A director is in a conflict of interest situation when they have a direct or indirect interest of a financial nature that is opposed to that of the Confederation.

Any director whose interest is opposed to that of the Confederation may not take part in the deliberations or vote on this item of the agenda.

- If all the directors have a conflict of interest, the decision is referred to the General Assembly.

- The Committee is solely responsible for the management and administration of the Confederation, with the exception of the powers vested in the General Assembly. It may delegate responsibility for day-to-day management to its President, to a member of the Committee or to a manager. In addition, and under its own responsibility, it may confer clearly defined special powers on one or more persons.

- Except in the case of a special power of attorney, decisions binding on the Confederation shall be signed by the President and the General Secretary, who shall not be liable to third parties for the powers conferred for this purpose.
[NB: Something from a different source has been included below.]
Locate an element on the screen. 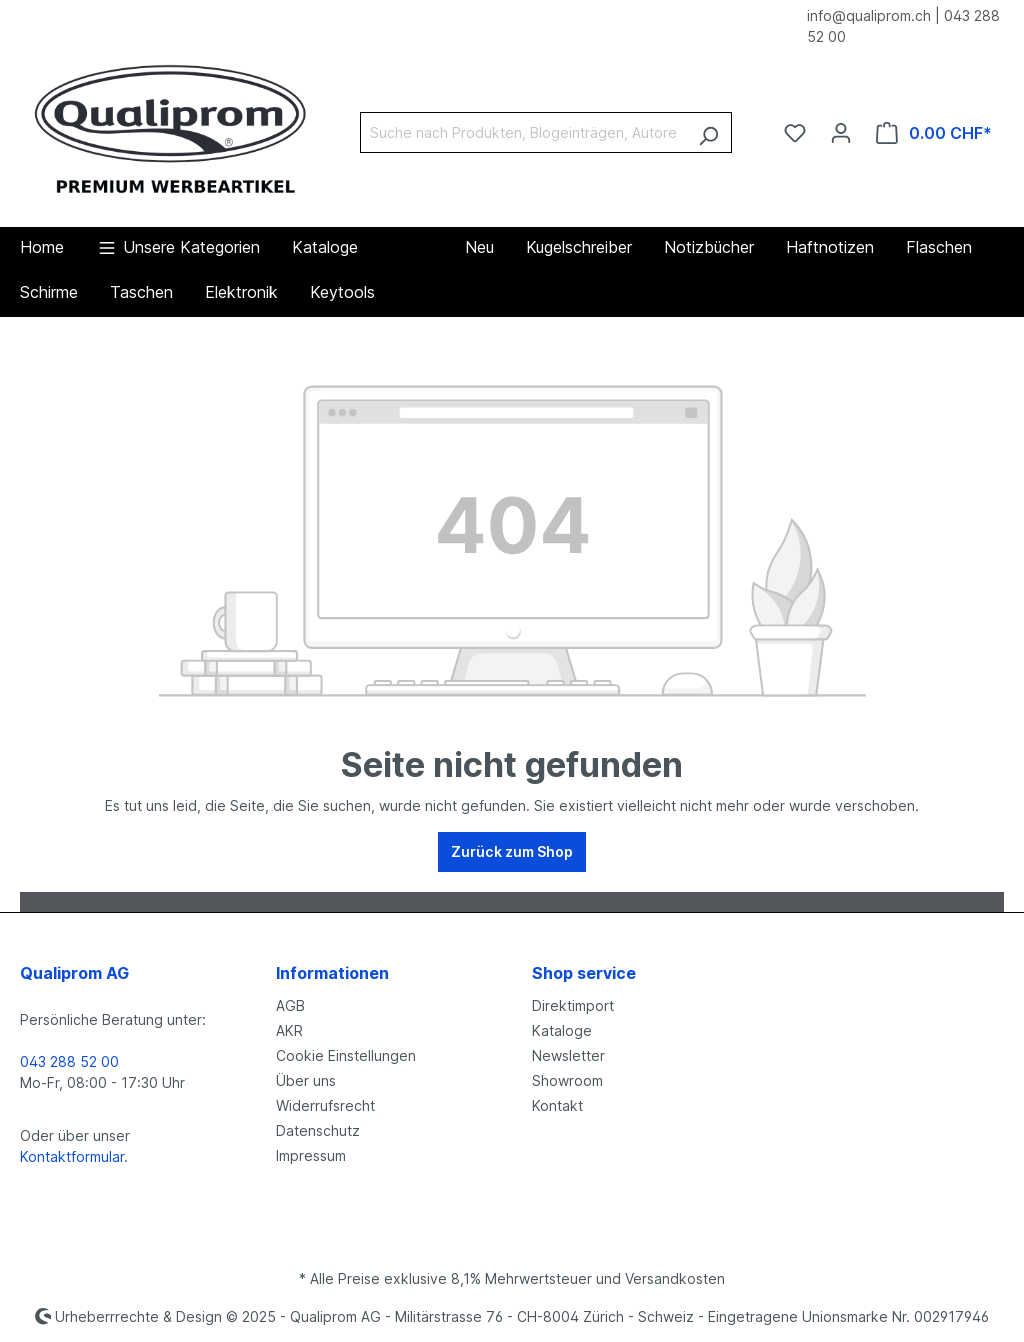  [Ihr Konto] is located at coordinates (841, 133).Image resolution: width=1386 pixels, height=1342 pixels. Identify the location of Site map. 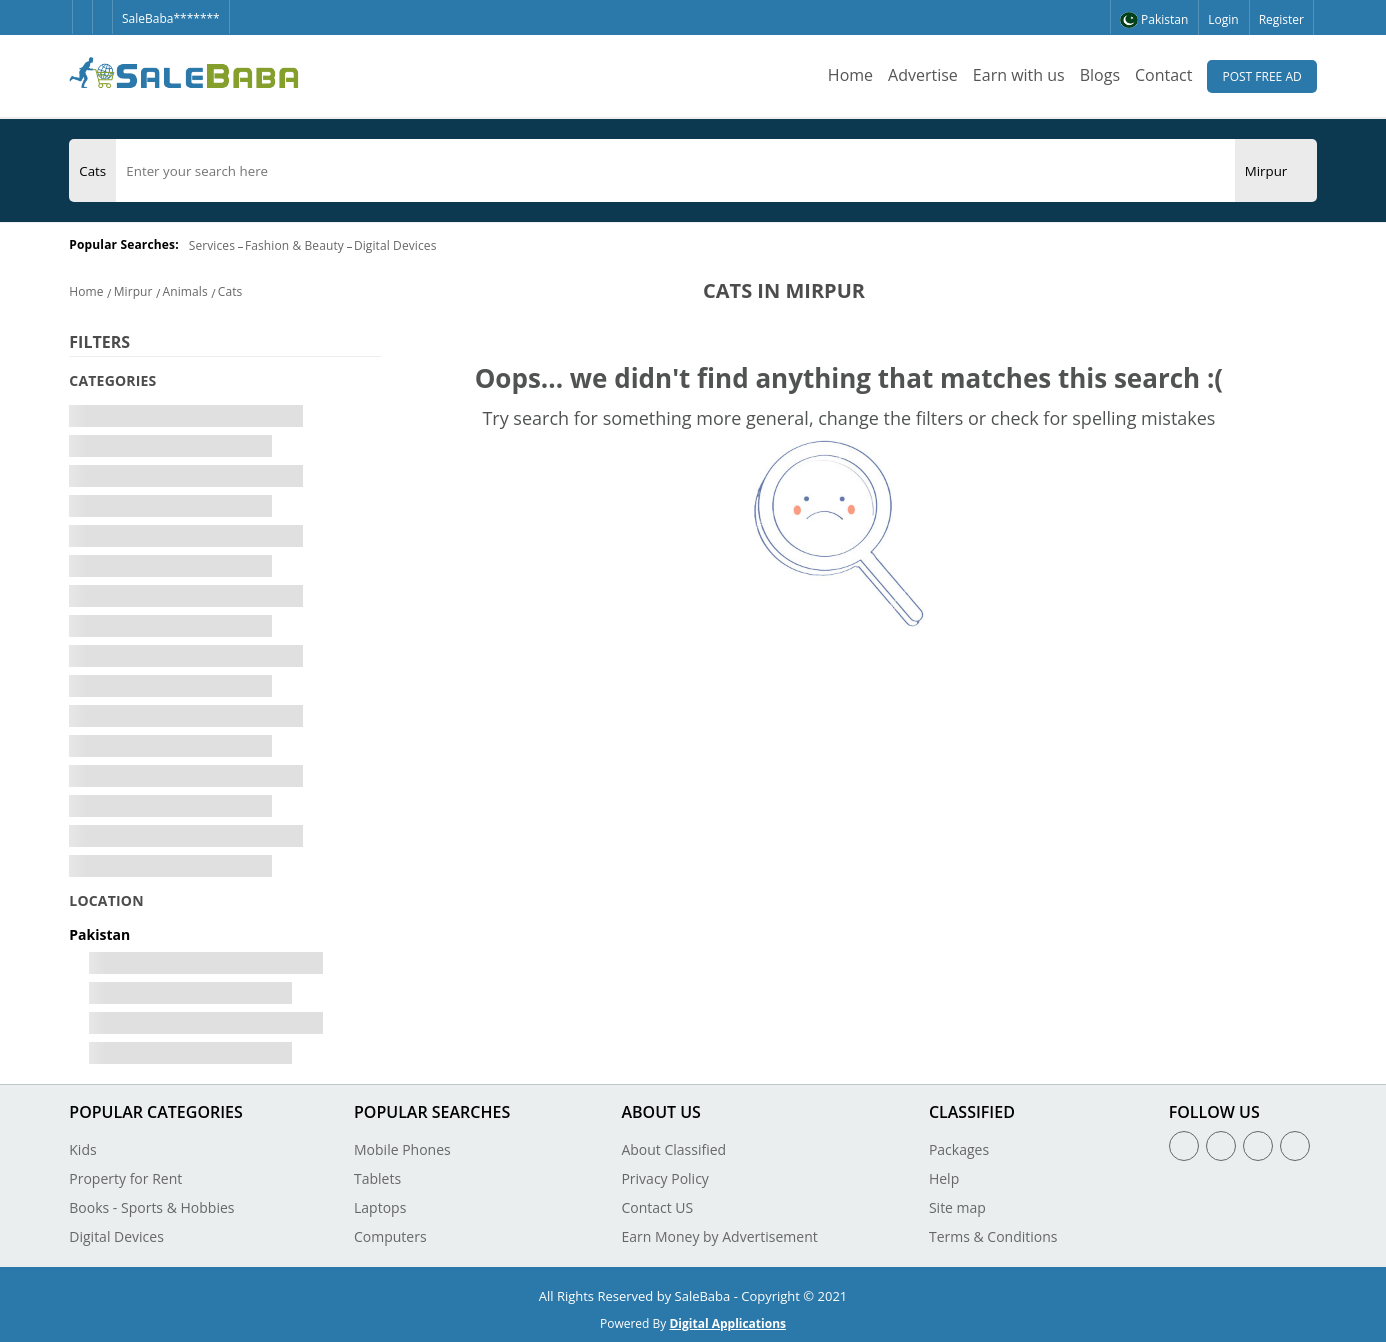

- The Committee, represented by its President or a member of the Committee appointed for this purpose by the President, shall follow legal proceedings in its capacity as plaintiff or defendant.

- The Confederation shall be liable for faults attributable either to its officers or to those acting as its agents. The members of the Committee shall not incur any personal liability as a result of commitments entered into by the Confederation. Their liability is limited to faults committed during their administration. Member organisations are not individually liable for faults committed by the Confederation.

13 . ACTIVITY REPORTS, BUDGETS AND ACCOUNTS

Each year, the Committee submits a report on its activities, the accounts for the previous year ended 31 December and the budget for the following year to the General Assembly for approval.

Two Statutory Auditors are appointed at each Ordinary General Assembly. They report to the next Ordinary General Assembly.

14 . DISSOLUTION AND DISTRIBUTION OF ASSETS

In the event of dissolution of the Confederation, any balance remaining after settlement of its debts shall be transferred to a European or international organisation or foundation with objectives similar to those of the Confederation, as voted by the Extraordinary General Assembly.

15 . LANGUAGE

In accordance with legal provisions, these Statutes will be published in French in the annexes to the Moniteur Belge.

Each member organisation undertakes to translate the official documents of the E.C.C.O. if it deems this necessary.

Each organisation submits the documents required for membership in the language of its country of origin, accompanied by English translations.

Official documents required by law to be published or submitted annually to the Moniteur Belge, such as amendments to the statutes, changes to the members of the Committee and their functions within the Committee in accordance with Article 11.2, relocation of the registered office, accounts and budgets, will be published in French in accordance with the law. English translations of all such documents will be produced as a matter of course.

All translations must be marked "translation" and refer to the original text, which alone is authentic.

The working language of the Confederation is English. It may be modified on request by a two-thirds majority vote of the General Assembly.

16 . MISCELLANEOUS PROVISIONS

The E.C.C.O. is not a party to any dispute involving its members.

For all matters not expressly provided for in these statutes, reference is made to the Belgian Code of Companies and Associations and to the provisions of E.C.C.O.'s internal regulations.

 

 

[1]  A “universalité” is defined in the Belgian as “a group of assets (or assets and debts) considered as forming a whole subject to rules other than those that would apply to the items that make it up considered in isolation”.